The question is, which voltage range is accepted by the Lexus inverter? How low can I go? What is the maximum peek battery voltage?
If I go with a nominal 576V battery pack, my voltage range would be from 504V to 720V. Don't know if this is acceptable.
Really need some help on this for planing/designing the system.

@bigmouse: Do you have experience, which voltage range would be necessary for the inverter?

Can I use the internal DC/DC converter to power my 288V equipment (A/C, 12V DC/DC, power heater, maybe in conjunction with the Lexus 288V/6.5Ah NiMH pack)?
If not I will switch the power periodically between the lower und upper 288V pack to keep an equal discharge level (can use the data from the BMS for that). For charging I need two of the Chevy Volt chargers, too.
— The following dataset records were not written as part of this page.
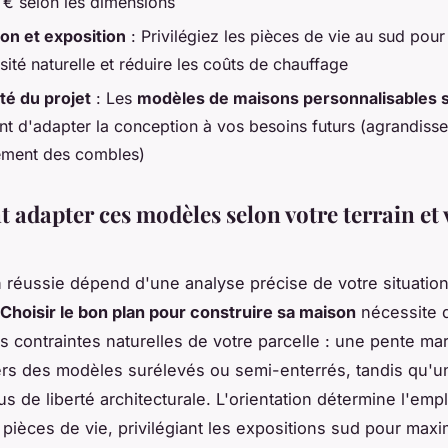
 € selon les dimensions
ion et exposition
: Privilégiez les pièces de vie au sud pou
sité naturelle et réduire les coûts de chauffage
ité du projet
: Les
modèles de maisons personnalisables 
nt d'adapter la conception à vos besoins futurs (agrandiss
ment des combles)
adapter ces modèles selon votre terrain et 
n réussie dépend d'une analyse précise de votre situatio
Choisir le bon plan pour construire sa maison
nécessite 
es contraintes naturelles de votre parcelle : une pente m
ers des modèles surélevés ou semi-enterrés, tandis qu'un
lus de liberté architecturale. L'orientation détermine l'em
 pièces de vie, privilégiant les expositions sud pour maxi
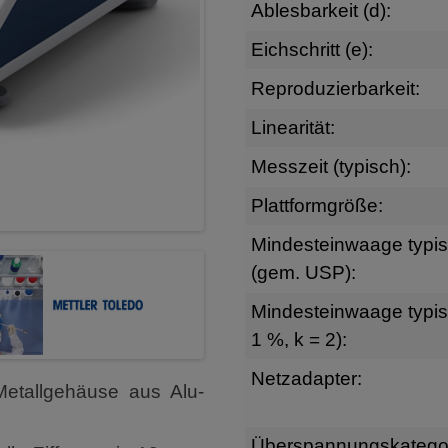
Ablesbarkeit (d):
Eichschritt (e):
Reproduzierbarkeit:
Linearität:
Messzeit (typisch):
Plattformgröße:
Mindesteinwaage typi
(gem. USP):
Mindesteinwaage typis
1 %, k = 2):
Netzadapter:
Metallgehäuse aus Alu-
Überspannungskategor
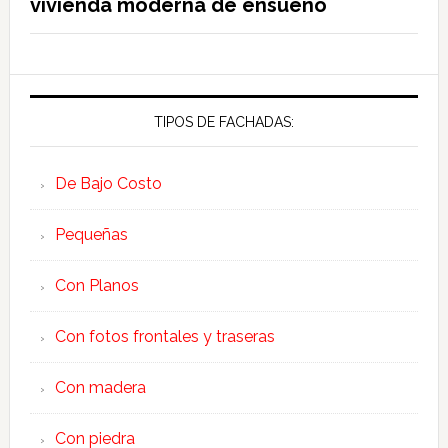
vivienda moderna de ensueño
TIPOS DE FACHADAS:
De Bajo Costo
Pequeñas
Con Planos
Con fotos frontales y traseras
Con madera
Con piedra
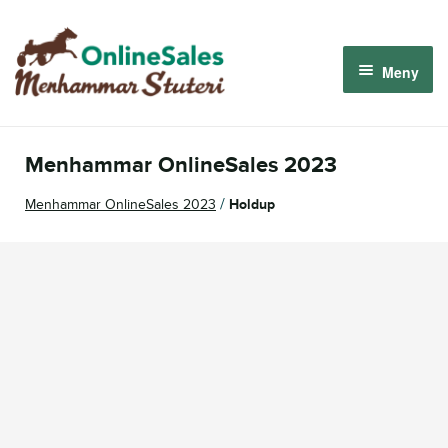
Hoppa
Hoppa
till
till
Meny
navigering
innehåll
Menhammar OnlineSales 2026
Menhammar OnlineSales 2023
Derbyauktionen 2026
/
Menhammar OnlineSales 2023
Holdup
Om oss
Så fungerar det
Logga in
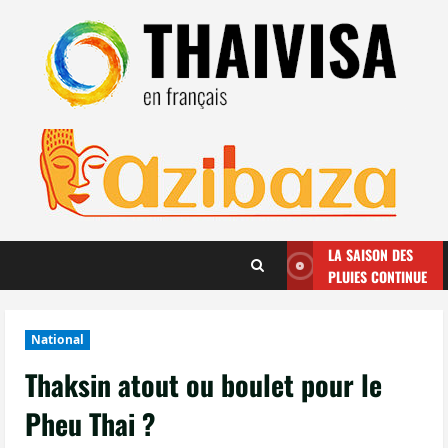
Aller
au
contenu
LA SAISON DES
PLUIES CONTINUE
National
Thaksin atout ou boulet pour le
Pheu Thai ?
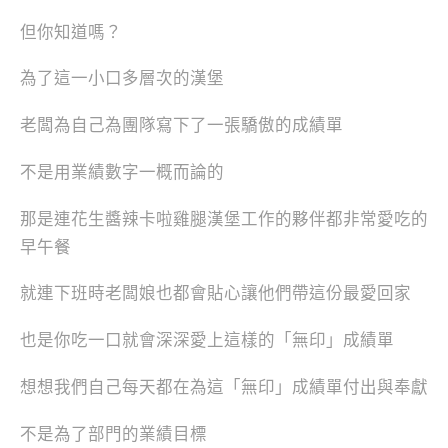
但你知道嗎？
為了這一小口多層次的漢堡
老闆為自己為團隊寫下了一張驕傲的成績單
不是用業績數字一概而論的
那是連花生醬辣卡啦雞腿漢堡工作的夥伴都非常愛吃的
早午餐
就連下班時老闆娘也都會貼心讓他們帶這份最愛回家
也是你吃一口就會深深愛上這樣的「無印」成績單
想想我們自己每天都在為這「無印」成績單付出與奉獻
不是為了部門的業績目標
@bigmouse: How do you charge your pack and power your equipment? 650V is too high for most components (limited typically at about 420V).


----------



## bigmouse (Sep 28, 2008)

hilux.2sv said:


> @bigmouse: Do you have experience, which voltage range would be necessary for the inverter?


I've run it at low as 12V! Obviously not much power down there, but it doesn't seem to mind and tries anyway.



hilux.2sv said:


> Can I use the internal DC/DC converter to power my 288V equipment (A/C, 12V DC/DC, power heater, maybe in conjunction with the Lexus 288V/6.5Ah NiMH pack)?
> If not I will switch the power periodically between the lower und upper 288V pack to keep an equal discharge level (can use the data from the BMS for that). For charging I need two of the Chevy Volt chargers, too.
> 
> @bigmouse: How do you charge your pack and power your equipment? 650V is too high for most components (limited typically at about 420V).
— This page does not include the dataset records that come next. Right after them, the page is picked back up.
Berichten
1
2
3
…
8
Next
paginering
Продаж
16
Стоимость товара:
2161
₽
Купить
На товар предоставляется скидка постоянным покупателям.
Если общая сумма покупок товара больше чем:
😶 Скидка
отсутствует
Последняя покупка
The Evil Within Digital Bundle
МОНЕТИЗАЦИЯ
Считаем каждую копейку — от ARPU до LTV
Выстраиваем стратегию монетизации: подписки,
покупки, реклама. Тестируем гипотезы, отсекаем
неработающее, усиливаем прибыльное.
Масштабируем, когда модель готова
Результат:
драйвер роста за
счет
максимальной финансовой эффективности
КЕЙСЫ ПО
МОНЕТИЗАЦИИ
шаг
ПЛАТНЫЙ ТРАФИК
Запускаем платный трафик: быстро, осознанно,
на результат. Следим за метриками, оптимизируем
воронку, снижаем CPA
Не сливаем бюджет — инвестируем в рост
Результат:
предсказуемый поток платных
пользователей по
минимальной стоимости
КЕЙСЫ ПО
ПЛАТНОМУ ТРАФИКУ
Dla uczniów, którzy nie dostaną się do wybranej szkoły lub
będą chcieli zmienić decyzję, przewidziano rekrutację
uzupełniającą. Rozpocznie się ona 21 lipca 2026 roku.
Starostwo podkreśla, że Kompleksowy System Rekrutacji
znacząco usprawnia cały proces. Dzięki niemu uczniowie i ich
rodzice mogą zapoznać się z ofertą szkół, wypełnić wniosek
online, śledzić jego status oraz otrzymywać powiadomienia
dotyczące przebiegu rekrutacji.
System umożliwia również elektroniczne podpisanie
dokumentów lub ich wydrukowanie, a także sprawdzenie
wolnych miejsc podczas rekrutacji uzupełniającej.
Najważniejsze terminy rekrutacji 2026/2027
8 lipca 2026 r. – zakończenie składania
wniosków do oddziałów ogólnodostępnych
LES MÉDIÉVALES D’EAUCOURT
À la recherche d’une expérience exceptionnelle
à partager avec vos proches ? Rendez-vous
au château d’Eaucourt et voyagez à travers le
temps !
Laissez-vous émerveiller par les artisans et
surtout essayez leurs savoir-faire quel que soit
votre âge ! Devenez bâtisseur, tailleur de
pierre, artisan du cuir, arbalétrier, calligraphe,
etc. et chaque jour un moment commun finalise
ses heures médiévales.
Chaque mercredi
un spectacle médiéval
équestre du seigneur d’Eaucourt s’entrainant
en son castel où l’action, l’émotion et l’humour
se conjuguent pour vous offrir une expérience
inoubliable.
I use the on-board converter. It bucks down to around 330V when driving to power the HV/LV DC-DC, coolant heater, and an extra output for an air conditioning compressor (not currently used). For charging, I use a Chevy Volt charger and boost through the converter to charge the battery. This functionality is custom.


----------



## hilux.2sv (Nov 28, 2017)

bigmouse said:


> I've run it at low as 12V!


That's great. So I can reduce my pack voltage, if don't need the full power and speed.
But what is the allowed peak voltage for the inverter? Is it limited to 650V or can I go higher, e.g. 720V (if using a LiFePO4 pack with nominal 576V)?



bigmouse said:


> It bucks down to around 330V when driving to power the HV/LV DC-DC.


Because the 288V Lexus NiMH pack needs a charging voltage of around 330V. This make things a little bit easier. So I can use the Lexus HV/LV DC/DC converter, A/C compressor and the Chevy Volt coolant heater. 



bigmouse said:


> For charging, I use a Chevy Volt charger and boost through the converter to charge the battery.
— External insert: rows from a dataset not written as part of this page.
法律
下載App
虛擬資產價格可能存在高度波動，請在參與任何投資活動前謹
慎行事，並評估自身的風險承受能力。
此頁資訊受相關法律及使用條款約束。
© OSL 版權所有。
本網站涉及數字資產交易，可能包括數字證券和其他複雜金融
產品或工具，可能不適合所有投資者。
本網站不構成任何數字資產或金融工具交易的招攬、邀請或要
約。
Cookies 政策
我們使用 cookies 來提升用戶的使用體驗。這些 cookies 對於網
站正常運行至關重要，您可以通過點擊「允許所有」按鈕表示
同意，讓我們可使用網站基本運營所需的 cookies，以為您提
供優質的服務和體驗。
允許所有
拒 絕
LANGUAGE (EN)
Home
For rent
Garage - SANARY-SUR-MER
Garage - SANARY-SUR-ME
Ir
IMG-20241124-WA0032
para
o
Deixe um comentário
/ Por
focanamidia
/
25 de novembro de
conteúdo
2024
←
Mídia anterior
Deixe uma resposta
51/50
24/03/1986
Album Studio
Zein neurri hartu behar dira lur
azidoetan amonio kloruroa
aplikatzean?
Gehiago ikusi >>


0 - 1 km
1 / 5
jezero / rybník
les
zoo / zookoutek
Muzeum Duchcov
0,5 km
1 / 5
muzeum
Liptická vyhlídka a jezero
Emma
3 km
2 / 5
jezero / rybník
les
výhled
Awesome idea, but I don't know how much custom logic I have to implement for that. Maybe it's easier for me too split the pack into two equal packs and use two Chevy Volt chargers for charging them.
Same with the CHAdeMO DC fast charging... doesn't work with the 576V pack (500V top). But if limited to 35kW charging power maybe it's possible with the built-in DC/DC converter, too.


----------



## bigmouse (Sep 28, 2008)

hilux.2sv said:


> That's great. So I can reduce my pack voltage, if don't need the full power and speed.
> But what is the allowed peak voltage for the inverter? Is it limited to 650V or can I go higher, e.g. 720V (if using a LiFePO4 pack with nominal 576V)?


I haven't tested the maximum voltage since that is likely to be a destructive test. I've overshot on accident above 700V a few times, but I haven't tried to operate there.


----------



## hilux.2sv (Nov 28, 2017)

So I will go with a 512V / 60Ah pack with a top voltage of 640V too keep it on the safe side. My total capacity is then about 30kWh and hopefully I will get a save range of about 80 to 100 km. The battery voltage is in the range of 448V to 640V with this 160 cell pack.
Unfortunately the output shaft to the transfer case of the L110F (LS600h) transmission has 19 splines and a diameter of 34.5mm. It will not fit my Toyota T-case with the 23 splines input... have to get an adapter spud shaft or coupler first. Will talk to Advance Adapters if they have something in stock.
Anyway A housing adapter has to be custom made to get these two together.


----------



## bigmouse (Sep 28, 2008)

Okay, I haven't been pushing this for sale since I haven't been eager to sell it (it's too much fun!). The time has come to actually put some effort in to selling it though, so please get in touch if you're interested.


----------



## bigmouse (Sep 28, 2008)

Also willing to part out, though that would make me sad.


----------



## hilux.2sv (Nov 28, 2017)

@bigmouse: That's a great car you built. Hope you will find a buyer for it.
If you really want to part it out (I don't hope so), I would be very interested in your control electronics for the inverter. Don't know if the GS450h inverter will work correctly with my LS600h transmission.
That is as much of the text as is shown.